# SP's for Whiting



## swivels (Oct 28, 2008)

Sorry to be a pain, surely it's been mentioned before, just wanted to know:
1) What SP's work for whiting (is there a PIPI SP??) 
2) What hooks/sinkers to be used for these SP's?
Thanks


----------



## Rstanek (Nov 5, 2007)

Most worm style plastics should work. I've been getting them on the Gulp 6 and 2 inch sandworms in 'Camo' colour. I use the same jighead that I use for bream, and don't go lighter that aabout 1/16 on the flats, as a bit of lead helps to puff up more sand off the bottom which I think attracts them.

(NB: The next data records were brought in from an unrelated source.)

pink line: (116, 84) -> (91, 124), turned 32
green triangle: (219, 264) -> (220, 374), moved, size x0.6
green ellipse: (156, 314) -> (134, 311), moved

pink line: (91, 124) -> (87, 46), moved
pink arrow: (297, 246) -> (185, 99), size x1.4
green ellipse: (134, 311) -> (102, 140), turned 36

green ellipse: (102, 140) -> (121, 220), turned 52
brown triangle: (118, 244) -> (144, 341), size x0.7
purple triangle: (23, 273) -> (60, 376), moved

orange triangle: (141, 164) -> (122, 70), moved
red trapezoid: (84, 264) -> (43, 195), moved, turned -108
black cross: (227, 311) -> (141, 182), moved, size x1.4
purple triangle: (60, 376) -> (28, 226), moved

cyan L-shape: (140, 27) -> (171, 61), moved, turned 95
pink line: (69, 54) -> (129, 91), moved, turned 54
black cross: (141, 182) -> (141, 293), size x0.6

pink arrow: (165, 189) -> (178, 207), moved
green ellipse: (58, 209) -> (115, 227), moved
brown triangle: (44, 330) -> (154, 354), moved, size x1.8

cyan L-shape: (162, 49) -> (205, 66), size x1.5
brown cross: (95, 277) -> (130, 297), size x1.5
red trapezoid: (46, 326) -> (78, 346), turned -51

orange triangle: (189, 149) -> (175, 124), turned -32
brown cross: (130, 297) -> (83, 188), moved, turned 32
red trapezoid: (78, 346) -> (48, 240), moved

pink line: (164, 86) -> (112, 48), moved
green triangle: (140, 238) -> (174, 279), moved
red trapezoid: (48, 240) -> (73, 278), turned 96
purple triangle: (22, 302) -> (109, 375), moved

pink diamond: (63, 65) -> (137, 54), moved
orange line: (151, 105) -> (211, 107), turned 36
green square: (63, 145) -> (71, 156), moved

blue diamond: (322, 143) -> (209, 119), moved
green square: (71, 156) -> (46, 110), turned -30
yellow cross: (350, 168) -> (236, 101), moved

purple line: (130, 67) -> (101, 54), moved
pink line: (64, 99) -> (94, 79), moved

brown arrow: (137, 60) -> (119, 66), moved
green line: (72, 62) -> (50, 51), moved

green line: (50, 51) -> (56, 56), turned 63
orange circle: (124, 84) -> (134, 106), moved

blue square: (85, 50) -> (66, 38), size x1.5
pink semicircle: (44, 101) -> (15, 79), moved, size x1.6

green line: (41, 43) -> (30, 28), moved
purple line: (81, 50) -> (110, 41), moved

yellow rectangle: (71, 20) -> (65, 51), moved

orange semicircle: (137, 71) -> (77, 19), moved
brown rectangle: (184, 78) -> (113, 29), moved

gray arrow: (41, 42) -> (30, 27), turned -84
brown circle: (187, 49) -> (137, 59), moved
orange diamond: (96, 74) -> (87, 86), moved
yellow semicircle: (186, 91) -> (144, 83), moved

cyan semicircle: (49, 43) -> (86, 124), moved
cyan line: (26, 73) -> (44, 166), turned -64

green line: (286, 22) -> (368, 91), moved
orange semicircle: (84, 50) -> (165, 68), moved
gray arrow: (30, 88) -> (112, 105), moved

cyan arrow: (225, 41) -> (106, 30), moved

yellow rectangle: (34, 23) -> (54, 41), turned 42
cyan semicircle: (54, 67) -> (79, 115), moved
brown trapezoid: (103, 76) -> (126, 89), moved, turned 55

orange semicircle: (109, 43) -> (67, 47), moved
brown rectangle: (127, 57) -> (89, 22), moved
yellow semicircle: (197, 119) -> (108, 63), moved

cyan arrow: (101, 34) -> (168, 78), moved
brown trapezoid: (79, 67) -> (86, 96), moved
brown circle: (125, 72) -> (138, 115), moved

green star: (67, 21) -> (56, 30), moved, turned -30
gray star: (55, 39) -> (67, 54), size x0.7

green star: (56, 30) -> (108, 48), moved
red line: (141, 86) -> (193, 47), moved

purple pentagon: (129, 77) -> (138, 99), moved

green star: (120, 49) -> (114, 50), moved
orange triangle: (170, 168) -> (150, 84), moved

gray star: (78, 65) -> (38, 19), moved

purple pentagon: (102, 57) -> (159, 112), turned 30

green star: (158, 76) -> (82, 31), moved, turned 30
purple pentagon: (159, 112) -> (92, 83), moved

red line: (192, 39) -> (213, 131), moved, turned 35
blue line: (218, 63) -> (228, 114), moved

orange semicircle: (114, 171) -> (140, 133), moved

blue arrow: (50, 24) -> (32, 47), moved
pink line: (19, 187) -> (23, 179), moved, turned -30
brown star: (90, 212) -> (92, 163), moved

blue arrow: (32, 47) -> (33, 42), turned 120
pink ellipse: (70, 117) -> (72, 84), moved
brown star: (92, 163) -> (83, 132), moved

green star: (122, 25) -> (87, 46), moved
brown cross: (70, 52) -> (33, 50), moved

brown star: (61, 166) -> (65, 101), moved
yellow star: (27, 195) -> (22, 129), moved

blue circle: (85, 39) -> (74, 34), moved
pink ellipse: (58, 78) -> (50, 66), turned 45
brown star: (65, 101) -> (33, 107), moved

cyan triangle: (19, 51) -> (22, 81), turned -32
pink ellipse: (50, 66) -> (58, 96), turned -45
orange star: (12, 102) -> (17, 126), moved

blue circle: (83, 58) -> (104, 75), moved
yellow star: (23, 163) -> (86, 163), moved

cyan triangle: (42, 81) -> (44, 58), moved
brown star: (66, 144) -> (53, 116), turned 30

This is for yellowfin whiting though, not sure if the same goes for KGW's.


----------



## GoneFishn (May 17, 2007)

I have been having success on the berkley gulp worm in the blood colour also the turtle back in pumpkin seed, I use the worm hooks rigged texas style

Here is a few rigs I use









Texas








Caralina








Floating/Swimming


----------



## Squidder (Sep 2, 2005)

viewtopic.php?f=10&t=18747&p=202513&hilit=whiting+sp#p202513


----------



## pescado (May 17, 2007)

Jono, heard that those gulp worms are good - just dont have the patience to work them realllly slow

Ive got a few tings as bycatch on prawn plastics and squidgy wrigglers in bloodworm. Hooked a nice one at tuross on an atomic prong when i saw a ting smashing prawns in the shallows...threw the placcy into the mix and he nailed it....good fun ;-)


----------



## Revo (Aug 3, 2008)

I haven't had much success with whiting in estuaries with SPs, but offshore I've caught some good size whiting using pumpkinseed 3'' minnows.


----------



## ELM (Jul 14, 2008)

I have been keeping any of my gulps that have had the tail bitten off, was going to throw them in the blender for burly (pay enough not to gust throw away), anyway low on bait I decided to slice one into thin fillets rigged similar to the floating rig GoneFishn posted (only just enough weight to get it down on the bottom and a circle hook). I then let it just drift down in the current (no cast) had marginal success at Blairgowrie but no takers at Rosebud.


----------